Skip to main content

Generate unique strings from regular expressions.

Project description

IntXeger

Build Status Documentation Code Coverage PyPI MIT

IntXeger (pronounced "integer") is a Python library for generating strings from regular expressions. It was inspired by the xeger library but provides additional features such as:

  • Faster than both xeger and exrex.
  • Array-like indexing for mapping integers to strings which match the regex.
  • Sampling-without-replacement for generating a set of unique strings which match the regex.

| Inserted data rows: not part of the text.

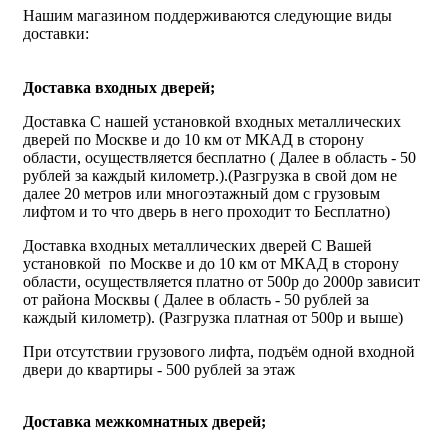
Нашим магазином поддерживаются следующие виды
доставки:
Доставка входных дверей;
Доставка С нашей установкой входных металлических
дверей по Москве и до 10 км от МКАД в сторону
области, осуществляется бесплатно ( Далее в область - 50
рублей за каждый километр.).(Разгрузка в свой дом не
далее 20 метров или многоэтажный дом с грузовым
лифтом и то что дверь в него проходит то Бесплатно)
Доставка входных металлических дверей С Вашей
установкой по Москве и до 10 км от МКАД в сторону
области, осуществляется платно от 500р до 2000р зависит
от района Москвы ( Далее в область - 50 рублей за
каждый километр). (Разгрузка платная от 500р и выше)
При отсутствии грузового лифта, подъём одной входной
двери до квартиры - 500 рублей за этаж
Доставка межкомнатных дверей;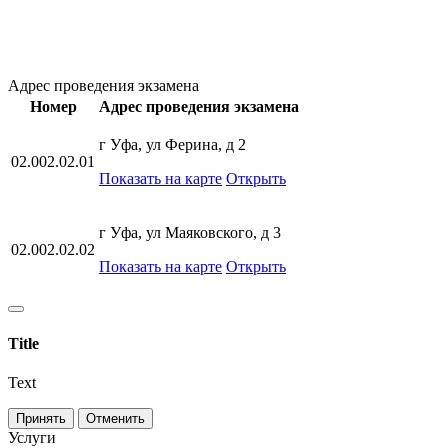
Адрес проведения экзамена
Номер
Адрес проведения экзамена
г Уфа, ул Ферина, д 2
02.002.02.01
Показать на карте
Открыть
г Уфа, ул Маяковского, д 3
02.002.02.02
Показать на карте
Открыть
Title
Text
Принять
Отменить
Услуги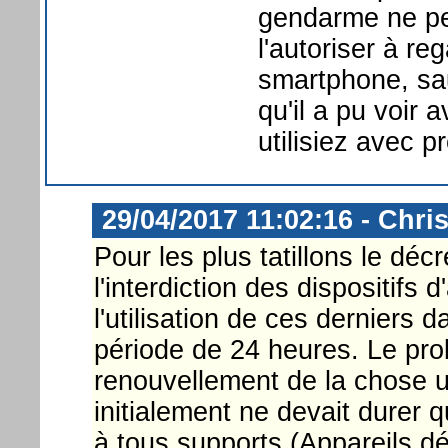
gendarme ne pe
l'autoriser à re
smartphone, sauf
qu'il a pu voir
utilisiez avec p
29/04/2017 11:02:16 - Chri
Pour les plus tatillons le déc
l'interdiction des dispositifs 
l'utilisation de ces derniers
période de 24 heures. Le prob
renouvellement de la chose u
initialement ne devait durer q
à tous supports (Appareils dé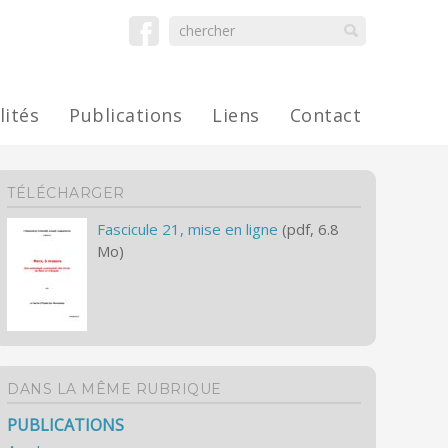
lités
Publications
Liens
Contact
TÉLÉCHARGER
Fascicule 21, mise en ligne
(pdf, 6.8
Mo)
DANS LA MÊME RUBRIQUE
PUBLICATIONS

These features make IntXeger perfect for applications such as generating unique identifiers, producing matching strings sequentially, and more!

Installation

You can install the latest stable release of IntXeger by running:

pip install intxeger

Quick Start

Let's start with a simple example where our regex specifies a two-character string that only contains lowercase letters.

import intxeger
x = intxeger.build("[a-z]{2}")

You can check the number of strings that can be generated with this string using the length attribute and generate the ith string which matches using the get(i) method.

assert x.length == 26**2 # there are 676 unique strings which match this regex
assert x.get(15) == 'ap' # the 15th unique string is 'ap'

Furthermore, you can generate N unique strings which match this regex using the sample(N) method. Note that N must be less than or equal to the length.

print(x.sample(N=10))
# ['xt', 'rd', 'jm', 'pj', 'jy', 'sp', 'cm', 'ag', 'cb', 'yt']

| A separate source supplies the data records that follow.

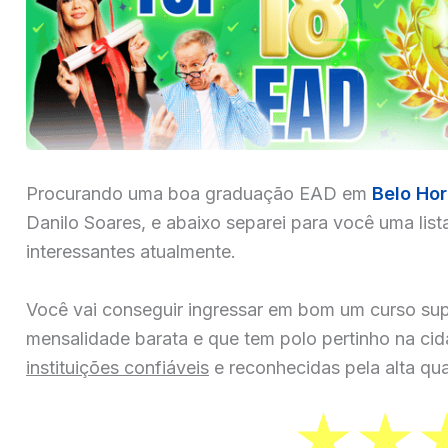
Procurando uma boa graduação EAD em
Belo Hor
Danilo Soares, e abaixo separei para você uma list
interessantes atualmente.
Você vai conseguir ingressar em bom um curso sup
mensalidade barata e que tem polo pertinho na ci
instituições confiáveis
e reconhecidas pela alta qua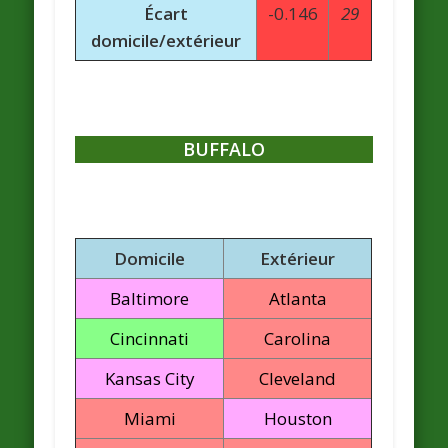
Écart
-0.146
29
domicile/extérieur
BUFFALO
Domicile
Extérieur
Baltimore
Atlanta
Cincinnati
Carolina
Kansas City
Cleveland
Miami
Houston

Here's a more complicated regex which specifies a timestamp.

x = intxeger.build(r"(1[0-2]|0[1-9])(:[0-5]\d){2} (A|P)M")
print(x.sample(N=2))
# ['11:57:12 AM', '01:16:01 AM']

To learn more about the functionality provided by IntXeger, check out our documentation!

Benchmark

This table, generated by benchmark.py, shows the amount of time in milliseconds required to generate N examples of each regular expression using xeger and intxeger.

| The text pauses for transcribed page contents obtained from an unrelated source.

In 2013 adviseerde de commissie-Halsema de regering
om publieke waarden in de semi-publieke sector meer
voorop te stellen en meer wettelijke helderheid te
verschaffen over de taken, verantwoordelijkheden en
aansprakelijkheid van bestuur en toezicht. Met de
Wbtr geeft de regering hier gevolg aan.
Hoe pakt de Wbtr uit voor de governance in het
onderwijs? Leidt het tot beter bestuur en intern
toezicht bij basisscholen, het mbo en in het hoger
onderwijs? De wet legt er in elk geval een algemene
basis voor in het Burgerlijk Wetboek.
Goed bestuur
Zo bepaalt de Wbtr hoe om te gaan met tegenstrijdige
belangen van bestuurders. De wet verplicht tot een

regex N xeger exrex intxeger
[a-zA-Z]+ 100 7.36 3.17 1.09
[0-9]{3}-[0-9]{3}-[0-9]{4} 100 11.59 6.25 0.8
[0-9A-F]{4}-[0-9A-F]{4}-[0-9A-F]{4}-[0-9A-F]{4} 1000 208.62 91.3 18.28
/json/([0-9]{4})/([a-z]{4}) 1000 133.36 107.01 12.18

Have a regular expression that isn't represented here? Check out our Contributing Guide and submit a pull request!

Project details


Download files

Download the file for your platform. If you're not sure which to choose, learn more about installing packages.

Source Distribution

intxeger-0.1.1.tar.gz (14.2 kB view hashes)

Uploaded Source

Built Distribution

intxeger-0.1.1-py2.py3-none-any.whl (8.9 kB view hashes)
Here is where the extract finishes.